How long should a 20GB restore take in MySQL? (A.k.a. Is something broken?) - mysql

I'm trying to build a dev copy of a production MySQL database by loading one of the backups. How long should it take to do this if the uncompressed dump is ~20G?
This command has been running for something like 24h with 10% CPU load and I'm wondering if it's just slow or if it/I am doing something wrong.
mysql -u root -p < it_mysql_dump.sql
BTW it's on a beefy desktop dev machine with plenty of ram, but it might be reading and writing the same HDD. I think I'm using InnoDB.

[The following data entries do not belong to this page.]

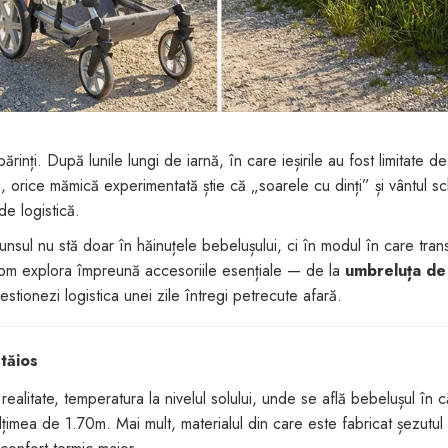
inți. După lunile lungi de iarnă, în care ieșirile au fost limitate de
uși, orice mămică experimentată știe că „soarele cu dinți” și vântul 
de logistică.
unsul nu stă doar în hăinuțele bebelușului, ci în modul în care tran
, vom explora împreună accesoriile esențiale — de la
umbreluța de
tionezi logistica unei zile întregi petrecute afară.
 tăios
realitate, temperatura la nivelul solului, unde se află bebelușul în 
țimea de 1.70m. Mai mult, materialul din care este fabricat șezutul 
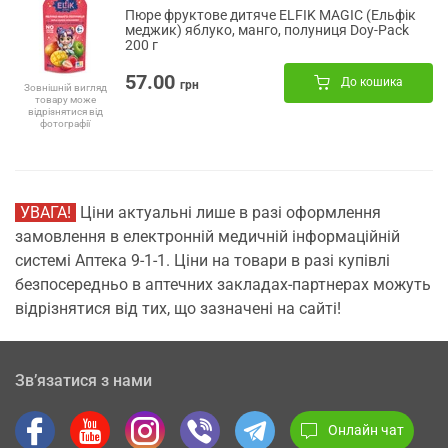
Пюре фруктове дитяче ELFIK MAGIC (Ельфік
меджик) яблуко, манго, полуниця Doy-Pack
200 г
57.00
До кошика
грн
Зовнішній вигляд
товару може
відрізнятися від
фотографії
УВАГА!
Ціни актуальні лише в разі оформлення
замовлення в електронній медичній інформаційній
системі Аптека 9-1-1. Ціни на товари в разі купівлі
безпосередньо в аптечних закладах-партнерах можуть
відрізнятися від тих, що зазначені на сайті!
Зв’язатися з нами
Онлайн чат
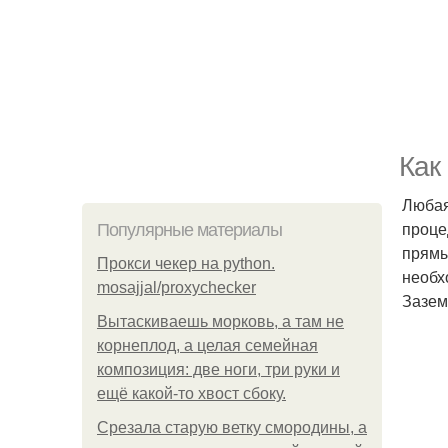
Как
Любая
проце
Популярные материалы
прямы
Прокси чекер на python.
необх
mosajjal/proxychecker
Зазем
Вытаскиваешь морковь, а там не
корнеплод, а целая семейная
композиция: две ноги, три руки и
ещё какой-то хвост сбоку.
Срезала старую ветку смородины, а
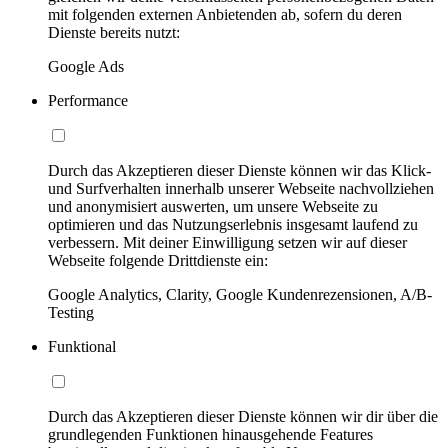
mit folgenden externen Anbietenden ab, sofern du deren
Dienste bereits nutzt:
Google Ads
Performance
Durch das Akzeptieren dieser Dienste können wir das Klick-
und Surfverhalten innerhalb unserer Webseite nachvollziehen
und anonymisiert auswerten, um unsere Webseite zu
optimieren und das Nutzungserlebnis insgesamt laufend zu
verbessern. Mit deiner Einwilligung setzen wir auf dieser
Webseite folgende Drittdienste ein:
Google Analytics, Clarity, Google Kundenrezensionen, A/B-
Testing
Funktional
Durch das Akzeptieren dieser Dienste können wir dir über die
grundlegenden Funktionen hinausgehende Features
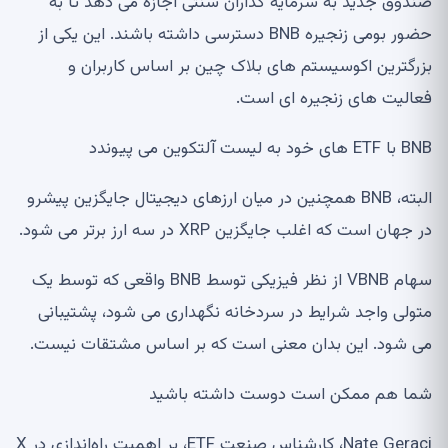
صندوق جدید به سرمایه گذاران سنتی اجازه می دهد تا به
حضور بومی زنجیره BNB دسترسی داشته باشند. این یکی از
بزرگترین اکوسیستم های بلاک چین بر اساس کاربران و
فعالیت های زنجیره ای است.
BNB با ETF های خود به لیست آلتکوین می پیوندد
البته، BNB همچنین در میان ارزهای دیجیتال جایگزین پیشرو
در جهان است که اغلب جایگزین XRP در سه ارز برتر می شود.
سهام VBNB از نظر فیزیکی توسط BNB واقعی که توسط یک
متولی واجد شرایط در سردخانه نگهداری می شود، پشتیبانی
می شود. این بدان معنی است که بر اساس مشتقات نیست.
شما هم ممکن است دوست داشته باشید
Nate Geraci، کارشناس صنعت ETF، بر اهمیت راه‌اندازی در X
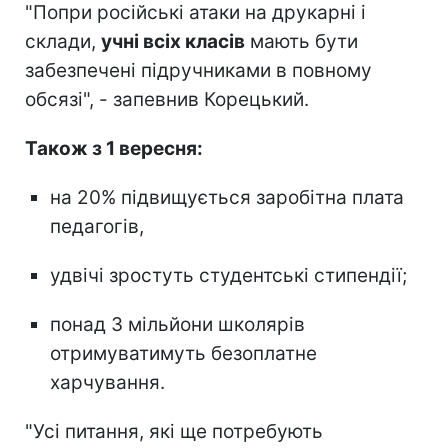
"Попри російські атаки на друкарні і
склади,
учні всіх класів
мають бути
забезпечені підручниками в повному
обсязі", - запевнив Корецький.
Також з 1 вересня:
на 20% підвищується заробітна плата
педагогів,
удвічі зростуть студентські стипендії;
понад 3 мільйони школярів
отримуватимуть безоплатне
харчування.
"Усі питання, які ще потребують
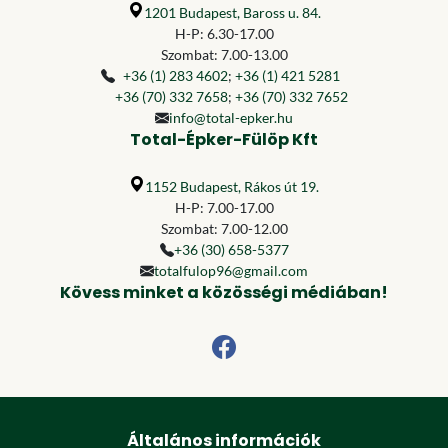
1201 Budapest, Baross u. 84.
H-P: 6.30-17.00
Szombat: 7.00-13.00
+36 (1) 283 4602
;
+36 (1) 421 5281
+36 (70) 332 7658
;
+36 (70) 332 7652
info@total-epker.hu
Total-Épker-Fülöp Kft
1152 Budapest, Rákos út 19.
H-P: 7.00-17.00
Szombat: 7.00-12.00
+36 (30) 658-5377
totalfulop96@gmail.com
Kövess minket a közösségi médiában!
Általános információk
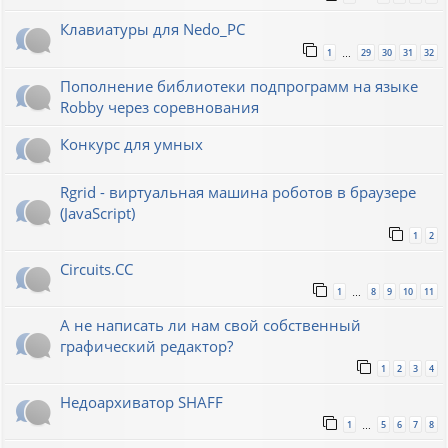
Клавиатуры для Nedo_PC
1
29
30
31
32
…
Пополнение библиотеки подпрограмм на языке
Robby через соревнования
Конкурс для умных
Rgrid - виртуальная машина роботов в браузере
(JavaScript)
1
2
Circuits.CC
1
8
9
10
11
…
А не написать ли нам свой собственный
графический редактор?
1
2
3
4
Недоархиватор SHAFF
1
5
6
7
8
…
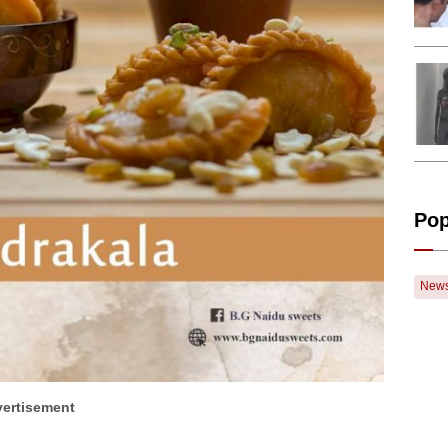
Pop
New
ertisement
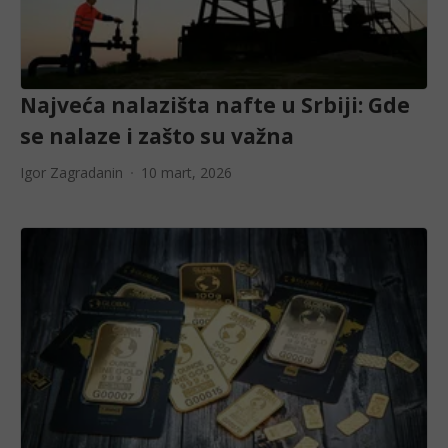
Najveća nalazišta nafte u Srbiji: Gde
se nalaze i zašto su važna
Igor Zagradanin
10 mart, 2026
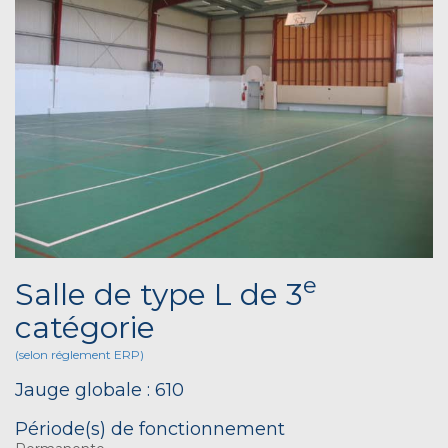
e
Salle de type L de 3
catégorie
(selon réglement ERP)
Jauge globale : 610
Période(s) de fonctionnement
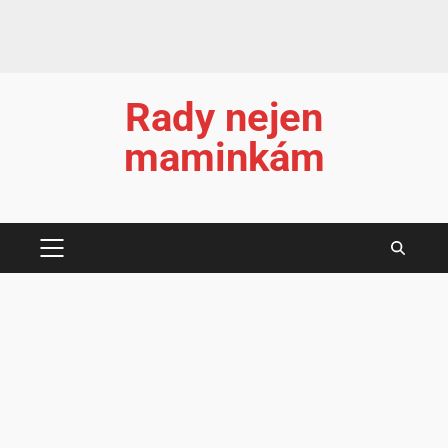
Rady nejen
maminkám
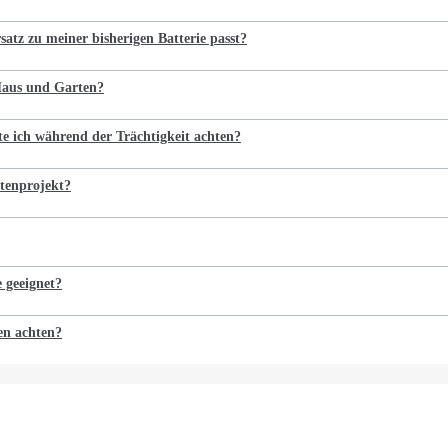
satz zu meiner bisherigen Batterie passt?
 Haus und Garten?
te ich während der Trächtigkeit achten?
tenprojekt?
e geeignet?
en achten?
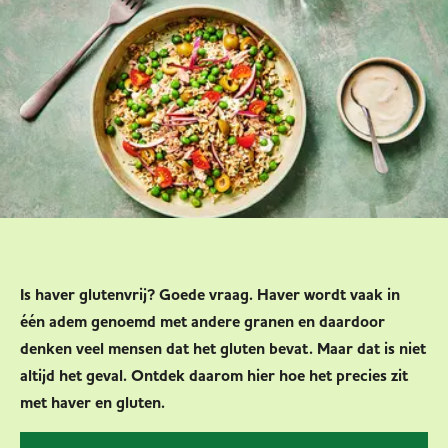
Is haver glutenvrij? Goede vraag. Haver wordt vaak in
één adem genoemd met andere granen en daardoor
denken veel mensen dat het gluten bevat. Maar dat is niet
altijd het geval. Ontdek daarom hier hoe het precies zit
met haver en gluten.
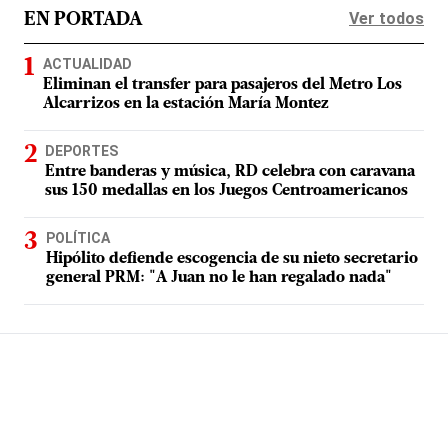
Ver todos
EN PORTADA
ACTUALIDAD
Eliminan el transfer para pasajeros del Metro Los
Alcarrizos en la estación María Montez
DEPORTES
Entre banderas y música, RD celebra con caravana
sus 150 medallas en los Juegos Centroamericanos
POLÍTICA
Hipólito defiende escogencia de su nieto secretario
general PRM: "A Juan no le han regalado nada"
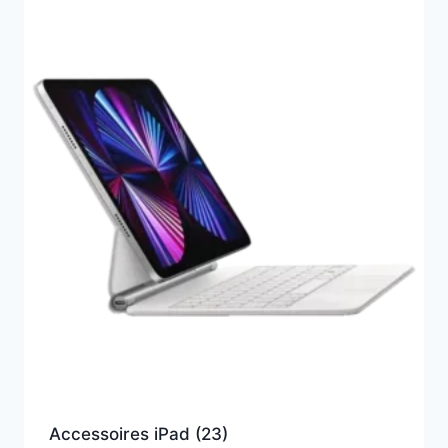
Accessoires iPad
(23)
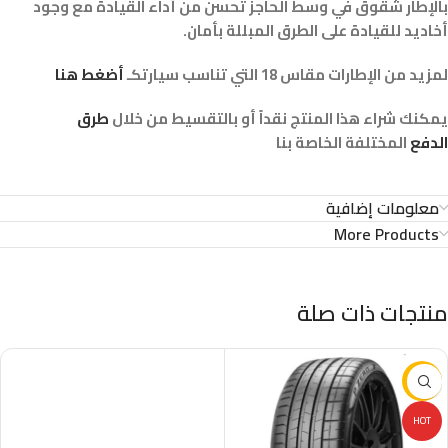
بالإطار شقوق في وسط الحاجز تحسن من أداء القيادة مع وجود
أخاديد للقيادة على الطرق المبللة بأمان.
لمزيد من الإطارات مقاس 18 التي تناسب سيارتكـ
أضغط هنا
يمكنك شراء هذا المنتج نقداً أو بالتقسيط من خلال
طرق
الدفع
المختلفة الخاصة بنا
معلومات إضافية
More Products
منتجات ذات صلة
-16%
HOT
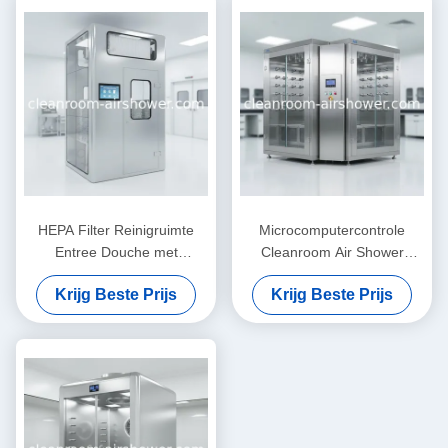
HEPA Filter Reinigruimte
Microcomputercontrole
Entree Douche met
Cleanroom Air Shower
Microcomputer
Single Double System met
Krijg Beste Prijs
Krijg Beste Prijs
Besturingssysteem voor
interlock systeem dat
Luchtdouche en
oplossingen biedt voor het
Contaminatiepreventie
verwijderen van deeltjes in
de lucht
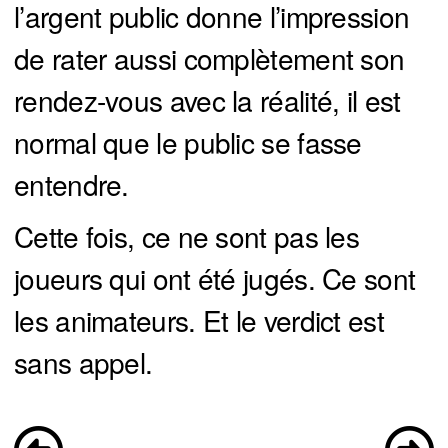
l’argent public donne l’impression
de rater aussi complètement son
rendez-vous avec la réalité, il est
normal que le public se fasse
entendre.
Cette fois, ce ne sont pas les
joueurs qui ont été jugés. Ce sont
les animateurs. Et le verdict est
sans appel.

Restoring MySQL dumps can take a long time. This is because it does really rebuild the entire tables.
Exactly what you need to do to fix it depends on the engine, but in general
I would say, do the following:
Zeroth rule: Only use a 64-bit OS.
Make sure that you have enough physical ram to fit the biggest single table into memory; include any overhead for the OS in this calculation (NB: On operating systems that use 4k pages i.e. all of them, the page tables take up a lot of memory themselves on large-memory systems - don't forget this)
Tune the innodb_buffer_pool such that it is bigger than the largest single table; or if using MyISAM, tune the key_buffer so that it is big enough to hold the indexes of the largest table.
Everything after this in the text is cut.